We have an Entrez Gene XML of 2.2Gb of bovine genome (gene_result.xml) and we are trying to map positions between two assemblies.
In some cases there are two different positions for the same assembly (see Seq-intervalfrom below), Gene-commentaryversion number is the same and the DTD/XSD NCBI schemas don't have any particular comment for this case. We want to map one to one interval positions from the UMD 3.1 assembly and reference assemble Btau_4.2. How would you "disambiguate"? do you think we should assume the last one is the updated one?

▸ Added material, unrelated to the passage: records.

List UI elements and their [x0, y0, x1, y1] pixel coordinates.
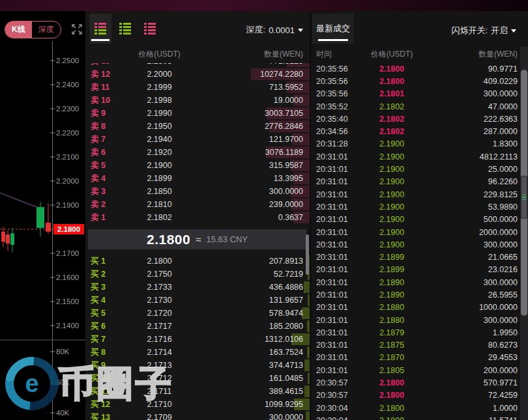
orderbook-row-price: 2.1900: [122, 161, 197, 170]
trade-row[interactable]: 20:31:012.190053.9890: [311, 201, 528, 213]
orderbook-bid-row[interactable]: 买 82.1714163.7524: [85, 346, 310, 359]
trade-row[interactable]: 20:31:012.1900229.8125: [311, 188, 528, 201]
trade-row[interactable]: 20:31:012.1900300.0000: [311, 238, 528, 251]
flash-switch[interactable]: 闪烁开关: 开启: [451, 25, 516, 36]
trade-row[interactable]: 20:34:562.1802287.0000: [311, 125, 528, 137]
trades-header-time: 时间: [316, 49, 355, 60]
orderbook-bid-row[interactable]: 买 62.1717185.2080: [85, 320, 310, 333]
orderbook-view-bids-button[interactable]: [114, 14, 136, 44]
orderbook-ask-row[interactable]: 卖 112.1999713.5952: [85, 81, 310, 94]
expand-fullscreen-icon[interactable]: [72, 24, 82, 35]
trade-row[interactable]: 20:31:012.18791.9950: [311, 326, 528, 339]
page-scrollbar[interactable]: [520, 47, 528, 420]
tab-latest-trades-label: 最新成交: [316, 23, 350, 35]
trade-amount: 11.5741: [428, 416, 518, 420]
orderbook-ask-row[interactable]: 卖 102.199819.0000: [85, 94, 310, 107]
depth-bar: [304, 385, 310, 397]
orderbook-row-amount: 3003.7105: [197, 109, 303, 118]
list-icon-bullet: [144, 23, 147, 25]
trade-row[interactable]: 20:31:012.190025.0000: [311, 163, 528, 175]
trade-row[interactable]: 20:31:012.1880300.0000: [311, 314, 528, 326]
trade-row[interactable]: 20:31:012.19002000.0000: [311, 226, 528, 238]
orderbook-row-label: 卖 12: [91, 69, 122, 80]
trade-row[interactable]: 20:31:012.190096.2260: [311, 176, 528, 188]
orderbook-ask-row[interactable]: 卖 122.200010274.2280: [85, 68, 310, 81]
chart-type-tabs: K线 深度: [5, 21, 61, 38]
orderbook-bid-row[interactable]: 买 22.175052.7219: [85, 268, 310, 281]
trade-row[interactable]: 20:31:012.19004812.2113: [311, 150, 528, 163]
orderbook-ask-row[interactable]: 卖 32.1850300.0000: [85, 185, 310, 198]
orderbook-bid-row[interactable]: 买 52.1720578.9474: [85, 307, 310, 320]
trade-row[interactable]: 20:31:012.187029.4553: [311, 352, 528, 364]
orderbook-row-label: 买 7: [91, 334, 122, 345]
trade-row[interactable]: 20:35:562.180090.9771: [311, 63, 528, 75]
depth-select[interactable]: 深度: 0.0001: [246, 24, 303, 36]
page-scrollbar-thumb[interactable]: [521, 70, 527, 316]
tab-kline[interactable]: K线: [5, 21, 32, 38]
trade-row[interactable]: 20:31:012.187580.6273: [311, 339, 528, 352]
orderbook-ask-row[interactable]: 卖 52.1900315.9587: [85, 159, 310, 172]
list-icon-bar: [123, 33, 131, 35]
trade-row[interactable]: 20:30:572.180072.4259: [311, 389, 528, 402]
orderbook-ask-row[interactable]: 卖 62.19203076.1189: [85, 146, 310, 159]
depth-bar: [304, 359, 310, 371]
orderbook-ask-row[interactable]: 卖 12.18020.3637: [85, 211, 310, 224]
trade-time: 20:31:01: [316, 353, 355, 362]
trade-row[interactable]: 20:35:522.180247.0000: [311, 100, 528, 113]
trade-price: 2.1899: [355, 265, 428, 274]
orderbook-scrollbar-thumb[interactable]: [306, 234, 309, 275]
trade-row[interactable]: 20:31:012.1805200.0000: [311, 364, 528, 376]
trade-row[interactable]: 20:31:012.189923.0216: [311, 264, 528, 276]
trade-price: 2.1890: [355, 278, 428, 287]
trade-row[interactable]: 20:35:562.1800409.0229: [311, 75, 528, 87]
price-axis-label: 2.1500: [56, 297, 79, 306]
trade-row[interactable]: 20:31:012.1900500.0000: [311, 214, 528, 226]
orderbook-bid-row[interactable]: 买 92.1713374.4713: [85, 359, 310, 372]
orderbook-ask-row[interactable]: 卖 132.2303771.8223: [85, 63, 310, 68]
trade-time: 20:31:01: [316, 215, 355, 224]
orderbook-ask-row[interactable]: 卖 22.1810239.0000: [85, 198, 310, 211]
trade-row[interactable]: 20:35:562.1801300.0000: [311, 88, 528, 100]
orderbook-bid-row[interactable]: 买 72.17161312.0106: [85, 333, 310, 346]
orderbook-bid-row[interactable]: 买 132.1709300.0000: [85, 411, 310, 420]
orderbook-row-amount: 19.0000: [197, 96, 303, 105]
orderbook-view-asks-button[interactable]: [139, 14, 161, 44]
list-icon-bar: [98, 29, 106, 32]
trade-price: 2.1805: [355, 366, 428, 375]
list-icon-bullet: [119, 26, 122, 29]
trade-row[interactable]: 20:31:282.19001.8300: [311, 138, 528, 150]
orderbook-row-amount: 121.9700: [197, 135, 303, 144]
trade-amount: 72.4259: [428, 391, 518, 400]
orderbook-ask-row[interactable]: 卖 82.19502776.2846: [85, 120, 310, 133]
orderbook-bid-row[interactable]: 买 12.1800207.8913: [85, 255, 310, 268]
orderbook-bid-row[interactable]: 买 32.1733436.4886: [85, 281, 310, 294]
grip-line: [522, 197, 526, 198]
scrollbar-drag-handle[interactable]: [521, 176, 527, 219]
orderbook-row-label: 买 13: [91, 412, 122, 420]
trade-amount: 300.0000: [428, 278, 518, 287]
orderbook-bid-row[interactable]: 买 122.17101099.9295: [85, 398, 310, 411]
orderbook-bid-row[interactable]: 买 102.1712161.0485: [85, 372, 310, 385]
orderbook-bid-row[interactable]: 买 42.1730131.9657: [85, 294, 310, 307]
tab-latest-trades[interactable]: 最新成交: [312, 14, 354, 44]
trade-row[interactable]: 20:30:042.180011.5741: [311, 414, 528, 420]
tab-depth[interactable]: 深度: [32, 21, 61, 38]
trade-row[interactable]: 20:31:012.189921.0665: [311, 251, 528, 263]
orderbook-ask-row[interactable]: 卖 42.189913.3995: [85, 172, 310, 185]
orderbook-ask-row[interactable]: 卖 92.19903003.7105: [85, 107, 310, 120]
orderbook-row-amount: 131.9657: [197, 296, 303, 305]
trade-row[interactable]: 20:31:012.189026.5955: [311, 288, 528, 301]
orderbook-row-amount: 0.3637: [197, 213, 303, 222]
orderbook-view-both-button[interactable]: [89, 14, 111, 44]
orderbook-ask-row[interactable]: 卖 72.1940121.9700: [85, 133, 310, 146]
trade-row[interactable]: 20:30:042.18001.0000: [311, 402, 528, 414]
trade-time: 20:30:04: [316, 404, 355, 413]
trade-row[interactable]: 20:30:572.1800570.9771: [311, 376, 528, 389]
trade-time: 20:31:01: [316, 177, 355, 186]
trade-row[interactable]: 20:31:012.1890300.0000: [311, 276, 528, 288]
trade-time: 20:31:01: [316, 265, 355, 274]
orderbook-header-amount: 数量(WEN): [197, 49, 303, 60]
trade-row[interactable]: 20:31:012.18801000.0000: [311, 301, 528, 314]
orderbook-bid-row[interactable]: 买 112.1711389.4615: [85, 385, 310, 398]
trade-row[interactable]: 20:35:402.1802222.6363: [311, 113, 528, 125]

You may obtain this XML from the NCBI FTP binary ASN.1 at location gene/DATA/ASNBINARY/Mammalia/Bostaurus.ags.gz
<Entrezgene>
...
<Entrezgene_gene>
<Gene-ref>
<Gene-ref_locus>ATP6V1A</Gene-ref_locus>
<Gene-ref_desc>ATPase, H+ transporting, lysosomal 70kDa, V1 subunit A</Gene-ref_desc>
<Gene-ref_maploc>1</Gene-ref_maploc>
...
<Entrezgene_locus>
<Gene-commentary>
<Gene-commentary_type value="genomic">1</Gene-commentary_type>
<Gene-commentary_heading>Reference assembly (based on Btau_4.2)</Gene-commentary_heading>
<Gene-commentary_label>chromosome</Gene-commentary_label>
<Gene-commentary_accession>NC_007299</Gene-commentary_accession>
<Gene-commentary_version>4</Gene-commentary_version>
<Gene-commentary_seqs>
<Seq-loc>
<Seq-loc_int>
<Seq-interval>
<Seq-interval_from>59288053</Seq-interval_from>
<Seq-interval_to>59336577</Seq-interval_to>
<Seq-interval_strand>
<Na-strand value="plus"/>
...
<Gene-commentary>
<Gene-commentary_type value="genomic">1</Gene-commentary_type>
<Gene-commentary_heading>Reference assembly (based on Btau_4.2)</Gene-commentary_heading>
<Gene-commentary_label>chromosome</Gene-commentary_label>
<Gene-commentary_accession>NC_007299</Gene-commentary_accession>
<Gene-commentary_version>4</Gene-commentary_version>
<Gene-commentary_seqs>
<Seq-loc>
<Seq-loc_int>
<Seq-interval>
<Seq-interval_from>59346176</Seq-interval_from>
<Seq-interval_to>59352092</Seq-interval_to>
<Seq-interval_strand>
<Na-strand value="plus"/>
</Seq-interval_strand>
Thanks for the Liftover link. However your first part of reply confused me even more in the good sense. If a gene might have more than one position, what's a gene then?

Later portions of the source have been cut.